Kirk A. Denton is a professor of Chinese literature and culture at The Ohio State University. He is the author of The Problematic of Self in Modern Chinese Literature: Hu Feng and Lu Ling (1998), Exhibiting the Past: Historical Memory and the Politics of Museums in Postsocialist China (2014), and The Landscape of Historical Memory: The Politics of Museums and Memorial Culture in Post-Martial Law Taiwan (2021). He is also editor of the journal Modern Chinese Literature and Culture.

Negative Exposures: Knowing What Not to Know in Contemporary China by Margaret Hillenbrand, Associate Professor, University of Oxford

When nations decide to disown their troubled pasts, how does this strategic disavowal harden into social fact? In Negative Exposures, Margaret Hillenbrand investigates the erasure of key aspects of such momentous events as the Nanjing Massacre, the Cultural Revolution, and the Tiananmen Square protests from the Chinese historical consciousness, not due to amnesia or censorship but through the operations of public secrecy. Knowing what not to know, she argues, has many stakeholders, willing and otherwise, who keep quiet to protect themselves or their families out of shame, pragmatism, or the palliative effects of silence. Hillenbrand shows how secrecy works as a powerful structuring force in Chinese society, one hiding in plain sight, and identifies aesthetic artifacts that serve as modes of reckoning against this phenomenon. She analyses the proliferation of photo-forms—remediations of well-known photographs of troubling historical events rendered in such media as paint, celluloid, fabric, digital imagery, and tattoos—as imaginative spaces in which the shadows of secrecy are provocatively outlined.

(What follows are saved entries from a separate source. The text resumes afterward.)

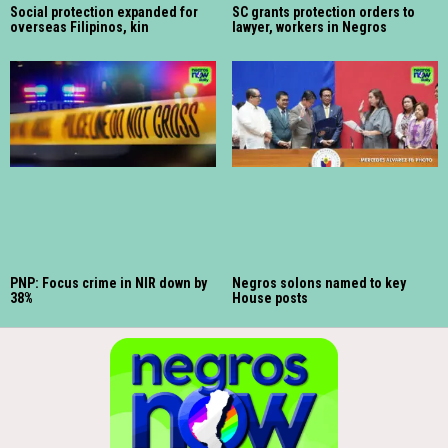
Social protection expanded for
SC grants protection orders to
overseas Filipinos, kin
lawyer, workers in Negros
PNP: Focus crime in NIR down by
Negros solons named to key
38%
House posts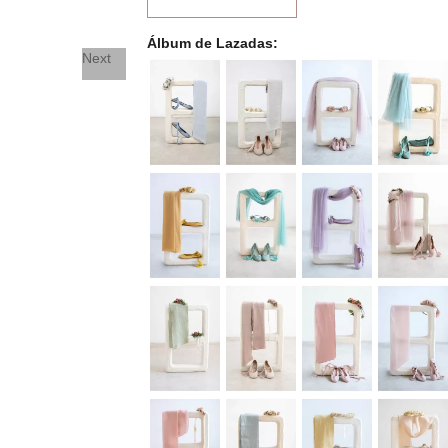
Álbum de Lazadas
Next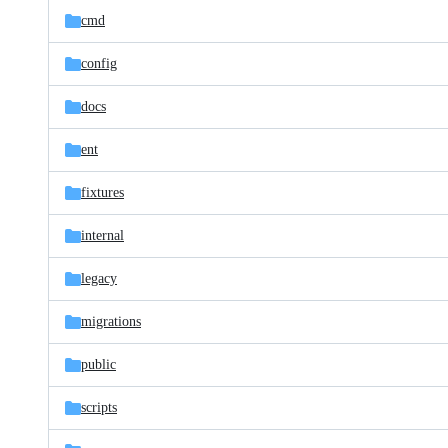
cmd
config
docs
ent
fixtures
internal
legacy
migrations
public
scripts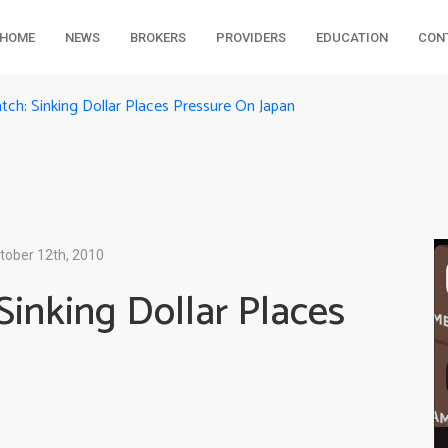
HOME
NEWS
BROKERS
PROVIDERS
EDUCATION
CON
tch: Sinking Dollar Places Pressure On Japan
tober 12th, 2010
Sinking Dollar Places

Margaret Hillenbrand is Associate Professor of Modern Chinese Literature and Culture at the University of Oxford. She is the author of Literature, Modernity, and the Practice of Resistance: Japanese and Taiwanese Fiction 1960-1990 (2007), and Negative Exposures: Knowing What Not to Know in Contemporary China (2020). She is now working on a new project about the impact of precarity on cultural practices in post-millennial China.

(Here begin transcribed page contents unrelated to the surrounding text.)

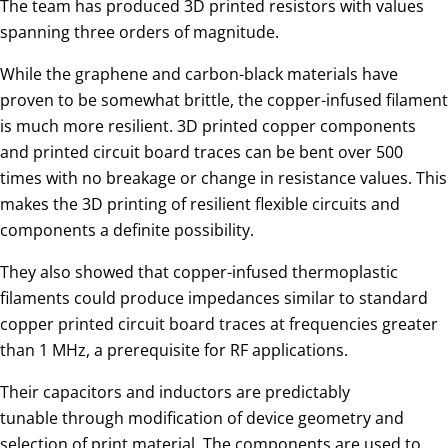
The team has produced 3D printed resistors with values
spanning three orders of magnitude.
While the graphene and carbon-black materials have
proven to be somewhat brittle, the copper-infused filament
is much more resilient. 3D printed copper components
and printed circuit board traces can be bent over 500
times with no breakage or change in resistance values. This
makes the 3D printing of resilient flexible circuits and
components a definite possibility.
They also showed that copper-infused thermoplastic
filaments could produce impedances similar to standard
copper printed circuit board traces at frequencies greater
than 1 MHz, a prerequisite for RF applications.
Their capacitors and inductors are predictably
tunable through modification of device geometry and
selection of print material. The components are used to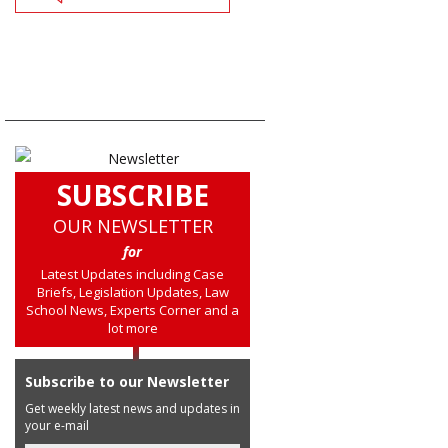
SUBSCRIBE
OUR NEWSLETTER
for
Latest Updates including Case
Briefs, Legislation Updates, Law
School News, Experts Corner and a
lot more
Subscribe to our Newsletter
Get weekly latest news and updates in
your e-mail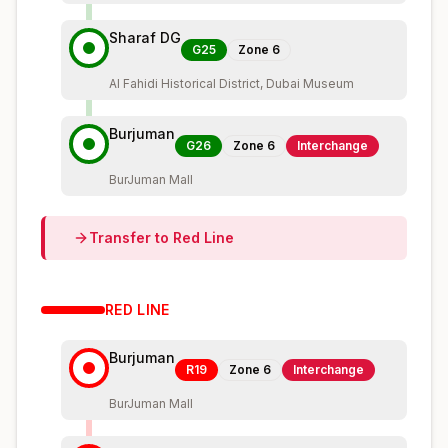
Sharaf DG
G25
Zone
6
Al Fahidi Historical District, Dubai Museum
Burjuman
G26
Zone
6
Interchange
BurJuman Mall
Transfer to
Red
Line
RED
LINE
Burjuman
R19
Zone
6
Interchange
BurJuman Mall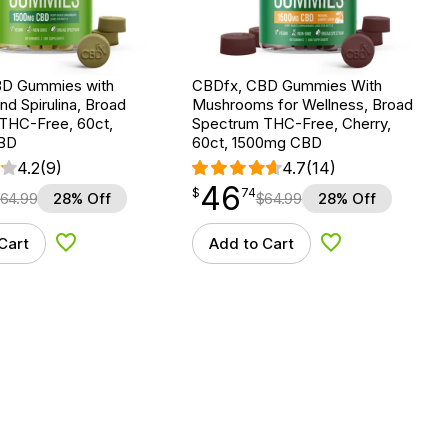
BD Gummies with
CBDfx, CBD Gummies With
nd Spirulina, Broad
Mushrooms for Wellness, Broad
THC-Free, 60ct,
Spectrum THC-Free, Cherry,
BD
60ct, 1500mg CBD
4.2
(9)
4.7
(14)
46
$
point
46.74
$
74
64.99
28% Off
$
64.99
28% Off
Cart
Add to Cart
Add to Wishlist
Add to Wishlist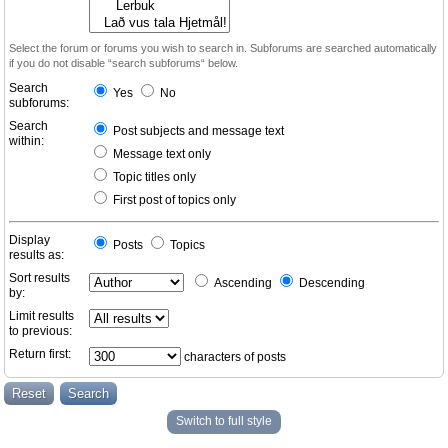
Select the forum or forums you wish to search in. Subforums are searched automatically
if you do not disable “search subforums“ below.
Search
Yes
No
subforums:
Search
Post subjects and message text
within:
Message text only
Topic titles only
First post of topics only
Display
Posts
Topics
results as:
Sort results
Ascending
Descending
by:
Limit results
to previous:
Return first:
characters of posts
Switch to full style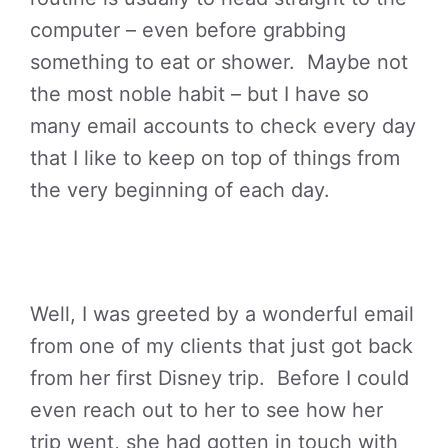
computer – even before grabbing
something to eat or shower. Maybe not
the most noble habit – but I have so
many email accounts to check every day
that I like to keep on top of things from
the very beginning of each day.
Well, I was greeted by a wonderful email
from one of my clients that just got back
from her first Disney trip. Before I could
even reach out to her to see how her
trip went, she had gotten in touch with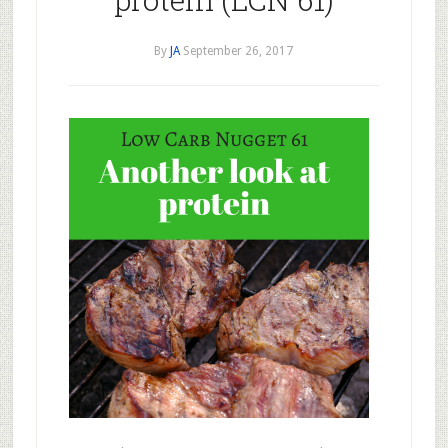
By
JA
September 26, 2017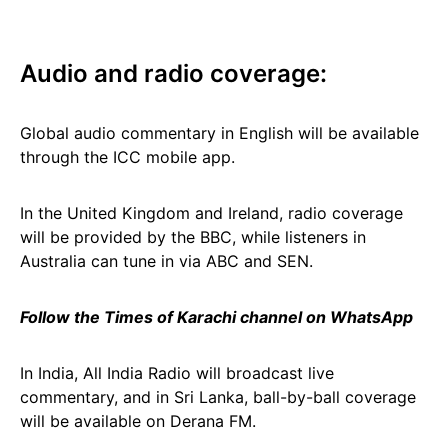
Audio and radio coverage:
Global audio commentary in English will be available
through the ICC mobile app.
In the United Kingdom and Ireland, radio coverage
will be provided by the BBC, while listeners in
Australia can tune in via ABC and SEN.
Follow the Times of Karachi channel on WhatsApp
In India, All India Radio will broadcast live
commentary, and in Sri Lanka, ball-by-ball coverage
will be available on Derana FM.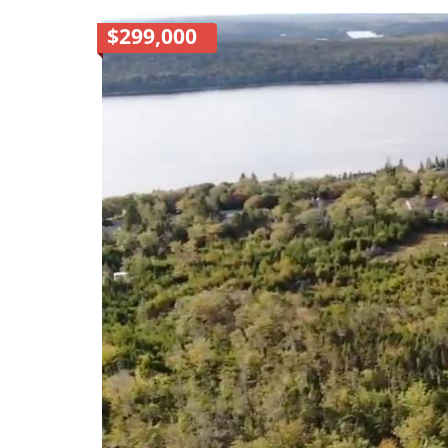
$299,000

Utopian Ruins: A Memorial Museum of the Mao Era by Jie Li, Associate Professor, Harvard University

This book traces the creation, preservation, and elision of memories about China’s Mao era by envisioning a virtual museum that reckons with both its utopian yearnings and its cataclysmic reverberations. Its memorial exhibits include blood writing and police files from erstwhile revolutionaries who were revolutionized, photography of the Great Leap Forward and documentary films from the Cultural Revolution, as well as socialist factory ruins and red memorial collections that testify to Chinese Revolution’s unrealized dreams and unmourned ghosts.

Jie Li is John L. Loeb Associate Professor of the Humanities at Harvard’s Department of East Asian Languages and Civilizations. In addition to Utopian Ruins, she is the author of Shanghai Homes: Palimpsests of Private Life and co-editor of Red Legacies in China: Afterlives of the Communist Revolution. She is now finishing a new book entitled Cinematic Guerrillas: Maoist Propaganda as Spirit Mediumship.